By: Business Insurance
Posted: February 9, 2016
Broker revenue growth hits speed bump
Agent-broker organic revenue growth slowed to 4.6% in 2015, according to Reagan Consulting Inc.’s Organic Growth and Profitability survey, released Tuesday.
According to Atlanta-based Reagan Consulting, organic growth reached 6.2% each year from 2012 to 2014. The survey also found that agent-broker profit margins declined to 20.1% a year after reaching record profitability in 2014. That median profitability, measured by EBITDA — earnings before interest, taxes, depreciation and amortization — was 21%.
“The results show a downward tick,” said Reagan Consulting President Kevin Stipe in a statement accompanying the survey results. “But they are still fairly solid from a historical perspective.”
“In the past eight years of the OGP survey, the organic growth rate of 4.6% ranks fourth best, while the EBITDA margin of 20.1% ranks second best,” he said in the statement.

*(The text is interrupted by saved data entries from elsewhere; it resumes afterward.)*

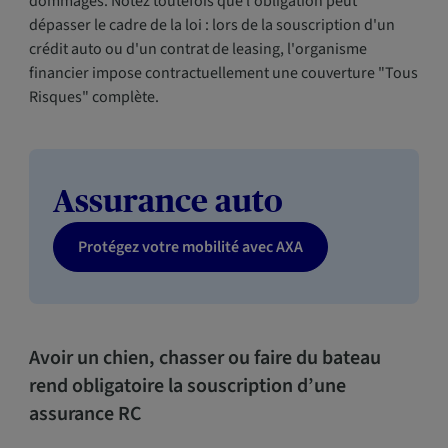
dommages. Notez toutefois que l'obligation peut
dépasser le cadre de la loi : lors de la souscription d'un
crédit auto ou d'un contrat de leasing, l'organisme
financier impose contractuellement une couverture "Tous
Risques" complète.
Assurance auto
Protégez votre mobilité avec AXA
Avoir un chien, chasser ou faire du bateau
rend obligatoire la souscription d’une
assurance RC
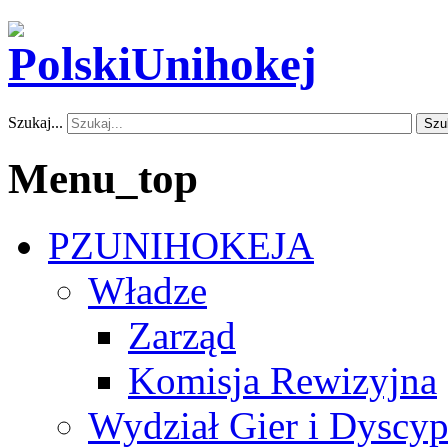
Szukaj...
Szu
Menu_top
PZUNIHOKEJA
Władze
Zarząd
Komisja Rewizyjna
Wydział Gier i Dyscyp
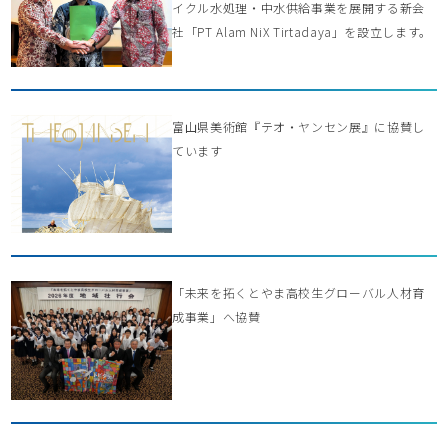
イクル水処理・中水供給事業を展開する新会
社「PT Alam NiX Tirtadaya」を設立します。
富山県美術館『テオ・ヤンセン展』に協賛し
ています
「未来を拓くとやま高校生グローバル人材育
成事業」へ協賛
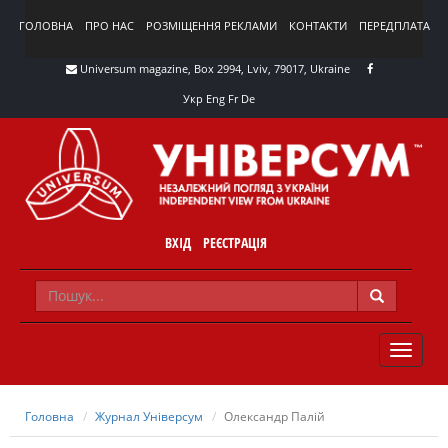
ГОЛОВНА
ПРО НАС
РОЗМІЩЕННЯ РЕКЛАМИ
КОНТАКТИ
ПЕРЕДПЛАТА
Universum magazine, Box 2994, Lviv, 79017, Ukraine
Укр
Eng
Fr
De
ВХІД
РЕЄСТРАЦІЯ
TOGGLE
NAVIG
Головна
Журнал Універсум
Олександр Палій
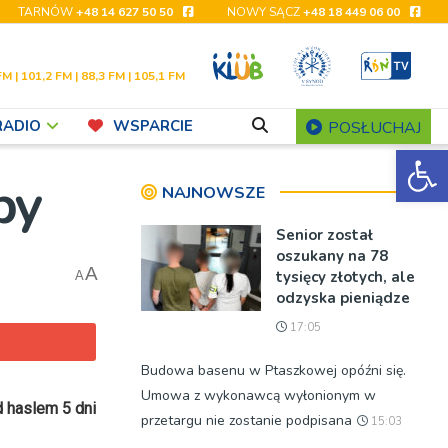
TARNÓW
+48 14 627 50 50
NOWY SĄCZ
+48 18 449 06 00
FM | 101,2 FM | 88,3 FM | 105,1 FM
RADIO
WSPARCIE
POSŁUCHAJ
Ot
py
NAJNOWSZE
Senior został
oszukany na 78
A
tysięcy złotych, ale
A
odzyska pieniądze
17:05
Budowa basenu w Ptaszkowej opóźni się.
Umowa z wykonawcą wyłonionym w
d haslem 5 dni
przetargu nie zostanie podpisana
15:03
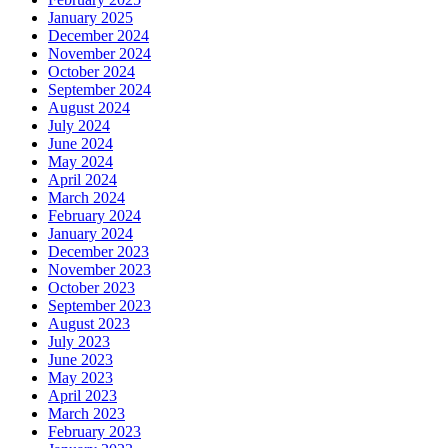
January 2025
December 2024
November 2024
October 2024
September 2024
August 2024
July 2024
June 2024
May 2024
April 2024
March 2024
February 2024
January 2024
December 2023
November 2023
October 2023
September 2023
August 2023
July 2023
June 2023
May 2023
April 2023
March 2023
February 2023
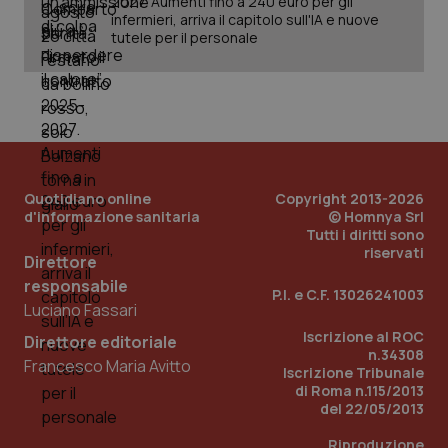
2027. Aumenti fino a 240 euro per gli
infermieri, arriva il capitolo sull'IA e nuove
_ga_KM60CM4NPH
.quotidianosanita.it
1 anno
tutele per il personale
mes
Quotidiano online
Copyright 2013-2026
d'informazione sanitaria
© Homnya Srl
Fornitore
/
Nome
Tutti i diritti sono
Scadenza
Descrizion
Dominio
riservati
Nome
Fornitore
/
Dominio
Scadenza
Des
Direttore
_ga_0VMQEQKQ1N
.quotidianosanita.it
1 anno 1
Questo
responsabile
mese
cookie
VISITOR_INFO1_LIVE
5 mesi 4
Que
Google LLC
P.I. e C.F. 13026241003
viene
settimane
imp
.youtube.com
Luciano Fassari
utilizzato
You
da Google
ten
Iscrizione al ROC
Direttore editoriale
Analytics
pre
n.34308
per
del
Francesco Maria Avitto
mantener
vid
Iscrizione Tribunale
lo stato
inco
di Roma n.115/2013
della
può
del 22/05/2013
sessione.
det
vis
web
Riproduzione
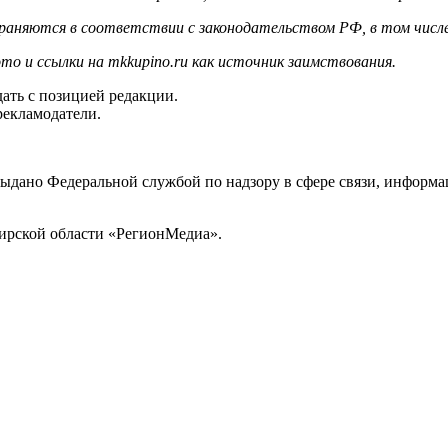
храняются в соответствии с законодательством РФ, в том числе
то и ссылки на mkkupino.ru как источник заимствования.
ать с позицией редакции.
рекламодатели.
выдано Федеральной службой по надзору в сфере связи, инфор
ирской области «РегионМедиа».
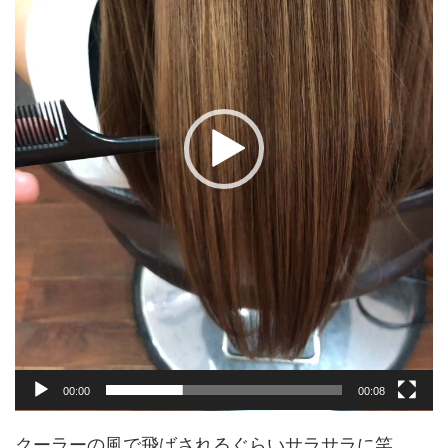
ヤ
ー
00:00
00:08
クーラーの風で飛ばされるぐらいサラサラに笑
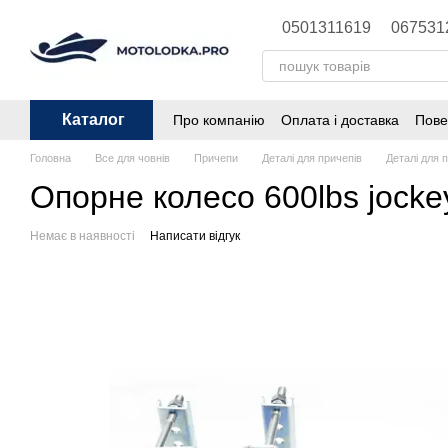
Перейти до основного контенту
0501311619
067531
Каталог
Про компанію
Оплата і доставка
Пове
Головна
Все для човнів
Причепи
Деталі для причепів
Деталі для 
Опорне колесо 600lbs jocke
Немає в наявності
Написати відгук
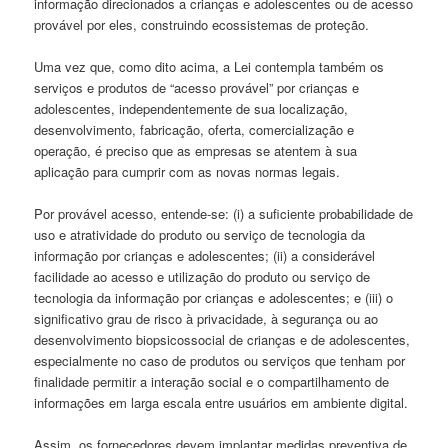
informação direcionados a crianças e adolescentes ou de acesso
provável por eles, construindo ecossistemas de proteção.
Uma vez que, como dito acima, a Lei contempla também os
serviços e produtos de “acesso provável” por crianças e
adolescentes, independentemente de sua localização,
desenvolvimento, fabricação, oferta, comercialização e
operação, é preciso que as empresas se atentem à sua
aplicação para cumprir com as novas normas legais.
Por provável acesso, entende-se: (i) a suficiente probabilidade de
uso e atratividade do produto ou serviço de tecnologia da
informação por crianças e adolescentes; (ii) a considerável
facilidade ao acesso e utilização do produto ou serviço de
tecnologia da informação por crianças e adolescentes; e (iii) o
significativo grau de risco à privacidade, à segurança ou ao
desenvolvimento biopsicossocial de crianças e de adolescentes,
especialmente no caso de produtos ou serviços que tenham por
finalidade permitir a interação social e o compartilhamento de
informações em larga escala entre usuários em ambiente digital.
Assim, os fornecedores devem implantar medidas preventiva de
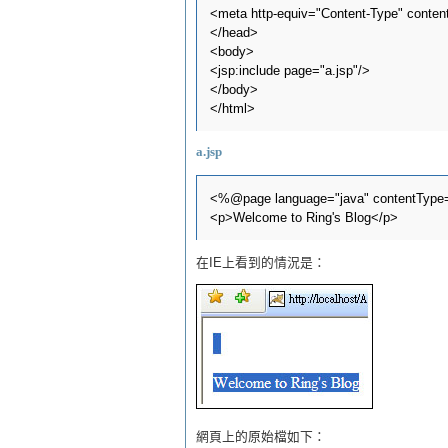
<meta http-equiv="Content-Type" content=
</head>

<body>

<jsp:include page="a.jsp"/>

</body>

a.jsp
<%@page language="java" contentType="
在IE上看到的情況是：
網頁上的原始檔如下：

According to the study, the pace of growth slowed in all three major lines of business — commercial property/casualty, personal property/casualty and employee benefits. According to Reagan Consulting, three key factors affected both growth and profitability: a soft market for commercial property/casualty premiums, continued slow growth in the U.S. economy of only 2.4%, and a sharp decline in crude oil prices.
Reagan Consulting has conducted its quarterly survey of agency growth and profitability since 2008, using confidential submissions from approximately 140 midsize and large agencies and brokerage firms. Reagan Consulting said that about half of the industry’s 100 largest firms participated in the most recent survey.